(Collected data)
= = =

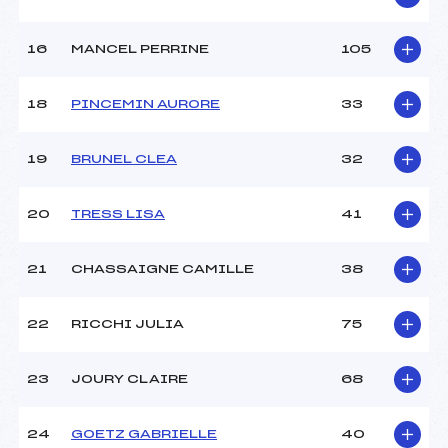
Catégorie :
U10->U16
16
MANCEL PERRINE
105
18
PINCEMIN AURORE
33
19
BRUNEL CLEA
32
20
TRESS LISA
41
21
CHASSAIGNE CAMILLE
38
22
RICCHI JULIA
75
23
JOURY CLAIRE
68
24
GOETZ GABRIELLE
40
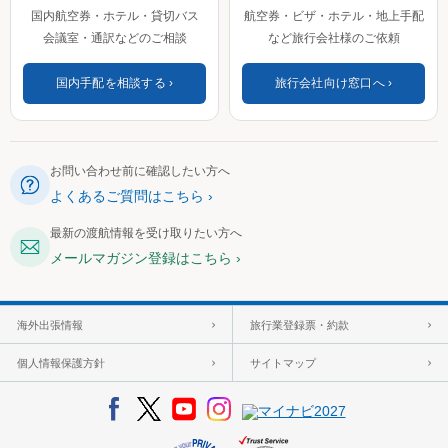
国内航空券・ホテル・貸切バス
航空券・ビザ・ホテル・地上手配
会議室・通訳などのご相談
など旅行会社様のご依頼
国内手配を相談する
旅行会社向け窓口へ
お問い合わせ前に確認したい方へ
よくあるご質問はこちら
最新の渡航情報を受け取りたい方へ
メールマガジン登録はこちら
海外出張情報
旅行業登録票・約款
個人情報保護方針
サイトマップ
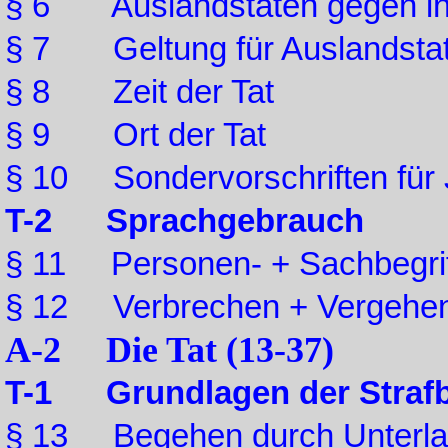
§ 6 Auslandstaten gegen int
§ 7 Geltung für Auslandstate
§ 8 Zeit der Tat
§ 9 Ort der Tat
§ 10 Sondervorschriften für
T-2 Sprachgebrauch
§ 11 Personen- + Sachbegri
§ 12 Verbrechen + Vergehe
A-2 Die Tat (13-37)
T-1 Grundlagen der Strafb
§ 13 Begehen durch Unterl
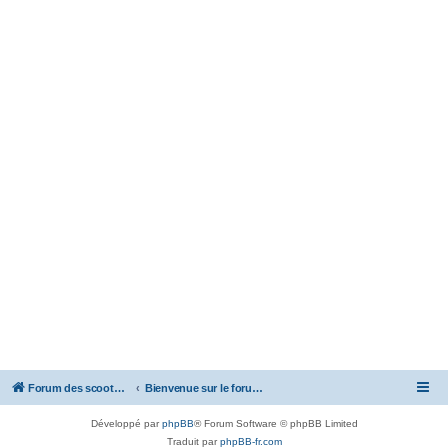
Forum des scooters SYM - GTS -MAXSYM - CRUISYM - JOYMAX - Maxsym TL
Bienvenue sur le forum des scooters de la gamme SYM
Développé par
phpBB
® Forum Software © phpBB Limited
Traduit par
phpBB-fr.com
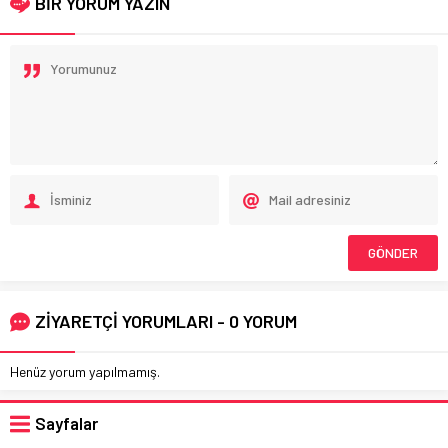
BİR YORUM YAZIN
ZİYARETÇİ YORUMLARI - 0 YORUM
Henüz yorum yapılmamış.
Sayfalar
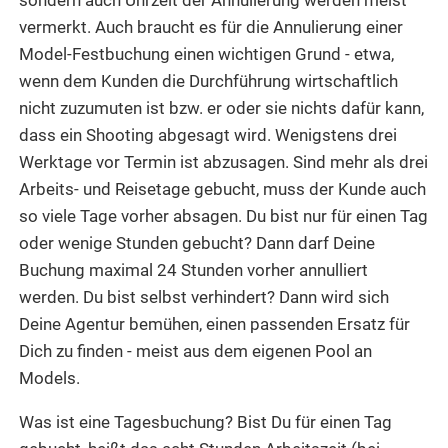
sondern auch Uhrzeit der Annulierung werden meist
vermerkt. Auch braucht es für die Annulierung einer
Model-Festbuchung einen wichtigen Grund - etwa,
wenn dem Kunden die Durchführung wirtschaftlich
nicht zuzumuten ist bzw. er oder sie nichts dafür kann,
dass ein Shooting abgesagt wird. Wenigstens drei
Werktage vor Termin ist abzusagen. Sind mehr als drei
Arbeits- und Reisetage gebucht, muss der Kunde auch
so viele Tage vorher absagen. Du bist nur für einen Tag
oder wenige Stunden gebucht? Dann darf Deine
Buchung maximal 24 Stunden vorher annulliert
werden. Du bist selbst verhindert? Dann wird sich
Deine Agentur bemühen, einen passenden Ersatz für
Dich zu finden - meist aus dem eigenen Pool an
Models.
Was ist eine Tagesbuchung? Bist Du für einen Tag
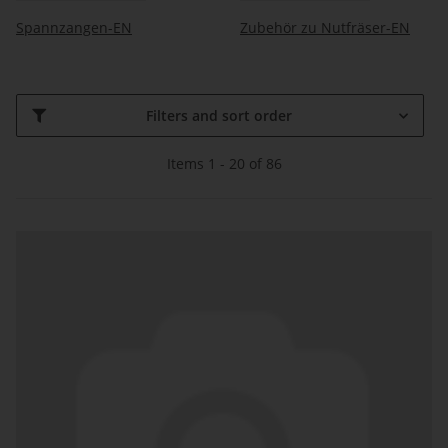
Spannzangen-EN
Zubehör zu Nutfräser-EN
Filters and sort order
Items 1 - 20 of 86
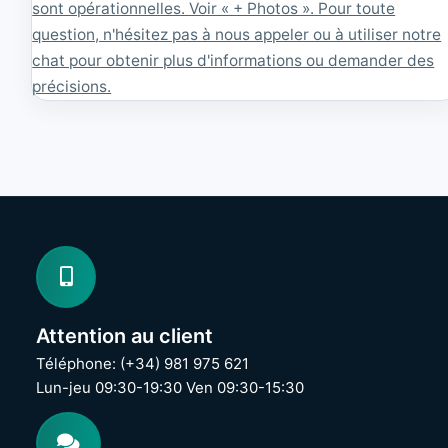
1
sont opérationnelles. Voir « + Photos ». Pour toute
0
question, n'hésitez pas à nous appeler ou à utiliser notre
8
chat pour obtenir plus d'informations ou demander des
0
précisions.
Attention au client
Téléphone: (+34) 981 975 621
Lun-jeu 09:30-19:30 Ven 09:30-15:30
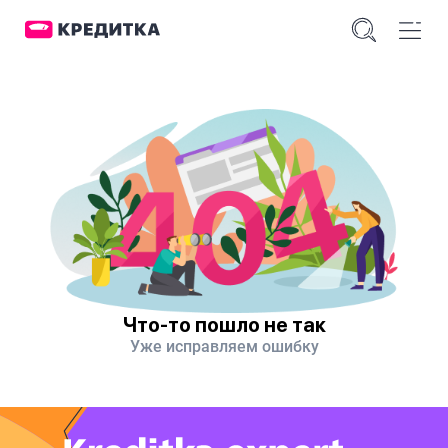
Что-то пошло не так
Уже исправляем ошибку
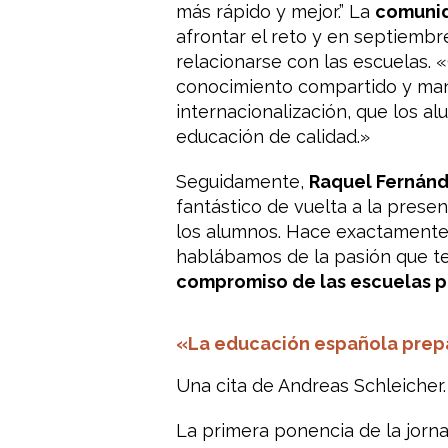
más rápido y mejor.” La
comunid
afrontar el reto y en septiemb
relacionarse con las escuelas.
conocimiento compartido y mant
internacionalización, que los a
educación de calidad.»
Seguidamente,
Raquel Fernán
fantástico de vuelta a la prese
los alumnos. Hace exactamente 
hablábamos de la pasión que te
compromiso de las escuelas p
«La educación española prepa
Una cita de Andreas Schleicher.
La primera ponencia de la jorn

= = =

**Problem statement:** Make an exact copy of the records from their first line through the line containing "Begehen durch Unterl", both ends included, with the pictures omitted.

**Solved exercise:**
Catégorie :
U10->U16
16
MANCEL PERRINE
105
18
PINCEMIN AURORE
33
19
BRUNEL CLEA
32
20
TRESS LISA
41
21
CHASSAIGNE CAMILLE
38
22
RICCHI JULIA
75
23
JOURY CLAIRE
68
24
GOETZ GABRIELLE
40
国内航空券・ホテル・貸切バス
航空券・ビザ・ホテル・地上手配
会議室・通訳などのご相談
など旅行会社様のご依頼
国内手配を相談する
旅行会社向け窓口へ
お問い合わせ前に確認したい方へ
よくあるご質問はこちら
最新の渡航情報を受け取りたい方へ
メールマガジン登録はこちら
海外出張情報
旅行業登録票・約款
個人情報保護方針
サイトマップ
§ 6 Auslandstaten gegen int
§ 7 Geltung für Auslandstate
§ 8 Zeit der Tat
§ 9 Ort der Tat
§ 10 Sondervorschriften für
T-2 Sprachgebrauch
§ 11 Personen- + Sachbegri
§ 12 Verbrechen + Vergehe
A-2 Die Tat (13-37)
T-1 Grundlagen der Strafb
§ 13 Begehen durch Unterl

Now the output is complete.